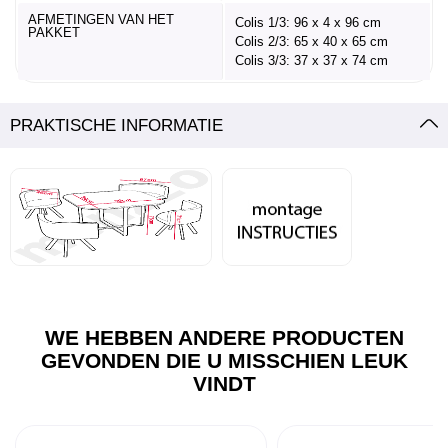
AFMETINGEN VAN HET
Colis 1/3: 96 x 4 x 96 cm
PAKKET
Colis 2/3: 65 x 40 x 65 cm
Colis 3/3: 37 x 37 x 74 cm
PRAKTISCHE INFORMATIE
WE HEBBEN ANDERE PRODUCTEN
GEVONDEN DIE U MISSCHIEN LEUK
VINDT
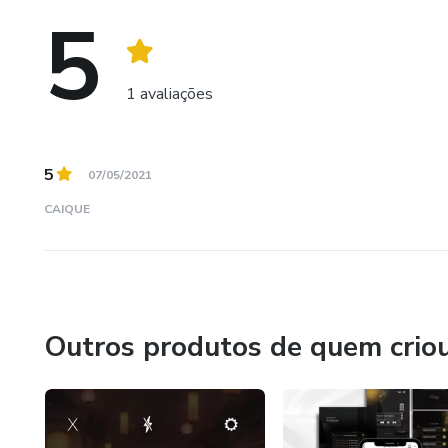
5
1 avaliações
5
07/05/2021
CAIQUE
Outros produtos de quem crio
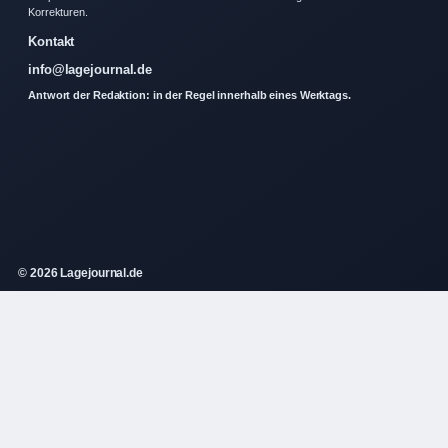
Korrekturen.
Kontakt
info@lagejournal.de
Antwort der Redaktion: in der Regel innerhalb eines Werktags.
© 2026 Lagejournal.de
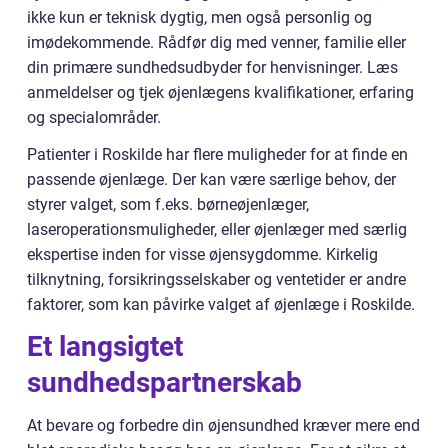
ikke kun er teknisk dygtig, men også personlig og
imødekommende. Rådfør dig med venner, familie eller
din primære sundhedsudbyder for henvisninger. Læs
anmeldelser og tjek øjenlægens kvalifikationer, erfaring
og specialområder.
Patienter i Roskilde har flere muligheder for at finde en
passende øjenlæge. Der kan være særlige behov, der
styrer valget, som f.eks. børneøjenlæger,
laseroperationsmuligheder, eller øjenlæger med særlig
ekspertise inden for visse øjensygdomme. Kirkelig
tilknytning, forsikringsselskaber og ventetider er andre
faktorer, som kan påvirke valget af øjenlæge i Roskilde.
Et langsigtet
sundhedspartnerskab
At bevare og forbedre din øjensundhed kræver mere end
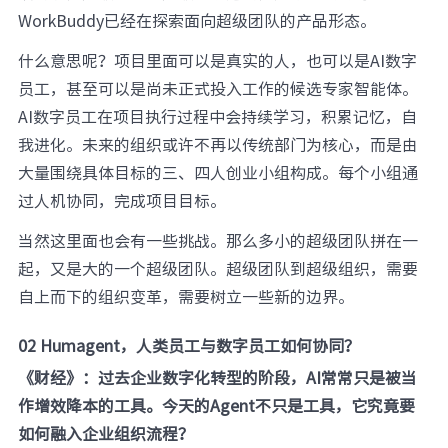
WorkBuddy已经在探索面向超级团队的产品形态。
什么意思呢？项目里面可以是真实的人，也可以是AI数字
员工，甚至可以是尚未正式投入工作的候选专家智能体。
AI数字员工在项目执行过程中会持续学习，积累记忆，自
我进化。未来的组织或许不再以传统部门为核心，而是由
大量围绕具体目标的三、四人创业小组构成。每个小组通
过人机协同，完成项目目标。
当然这里面也会有一些挑战。那么多小的超级团队拼在一
起，又是大的一个超级团队。超级团队到超级组织，需要
自上而下的组织变革，需要树立一些新的边界。
02 Humagent，人类员工与数字员工如何协同？
《财经》：过去企业数字化转型的阶段，AI常常只是被当
作增效降本的工具。今天的Agent不只是工具，它究竟要
如何融入企业组织流程？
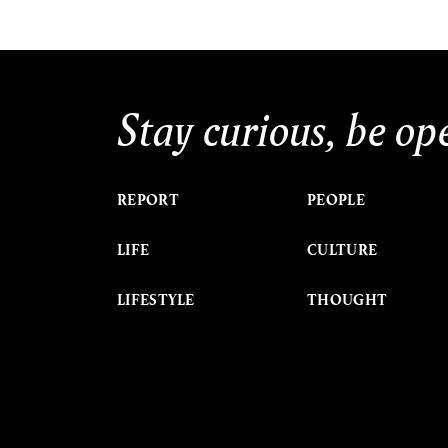
Stay curious, be op
REPORT
PEOPLE
LIFE
CULTURE
LIFESTYLE
THOUGHT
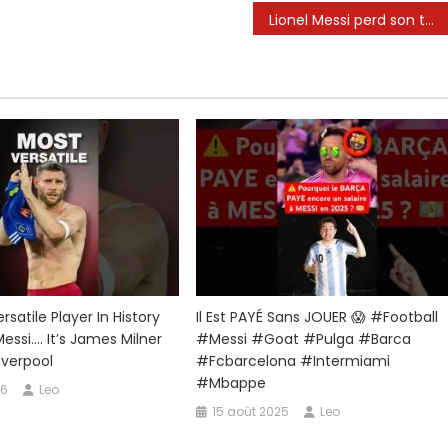
Lionel Messi perd son temps à Inter Miami – et les règles de la liste MLS sont à blâmer | Les Cooligans
miami
z
satile Player In History
Il Est PAYÉ Sans JOUER 😱 #football
 Messi…. It’s James Milner
#messi #goat #pulga #barca
iverpool
#fcbarcelona #intermiami
#mbappe
26
Leo
15 août 2025
Leo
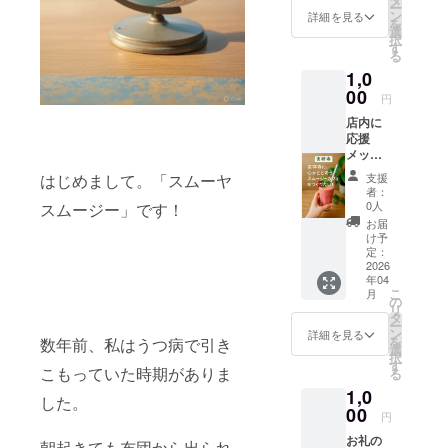
ー
さな支
ン
詳細を見る
を
援が、
選
択
大きな
す
る
変化を
1,0
生み出
す。
00
円
店内に
応援
メッ
セージ
支援
はじめまして。「スムーヤ
を掲示
者：
(支援者
0人
スムージー」です！
の声を
お届
飾る) 支
け予
援時、
定：
必ず備
2026
年04
考欄に
こ
月
掲示す
の
リ
るメッ
タ
ー
セージ
ン
詳細を見る
を
数年前、私はうつ病で引き
をご記
選
択
入くだ
す
こもっていた時期がありま
る
さ
1,0
い。“ス
した。
ムー
00
円
ジーで
お礼の
健康に
朝起きても布団から出られ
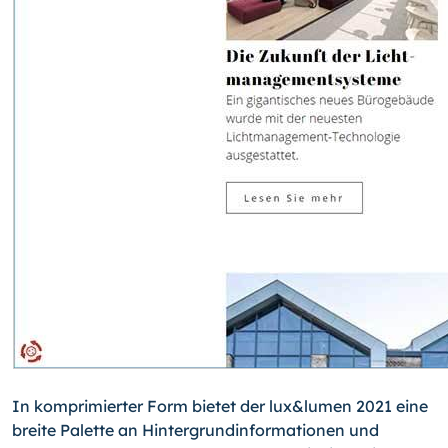
In komprimierter Form bietet der lux&lumen 2021 eine
breite Palette an Hintergrundinformationen und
★ ★ ★ ★ ★
- _Exercise aim_:
Each line carrying the string "valget" should be copied out from the entries.

- _Answer to the problem_:
styrer valget, som f.eks. børneøjenlæger,
faktorer, som kan påvirke valget af øjenlæge i Roskilde.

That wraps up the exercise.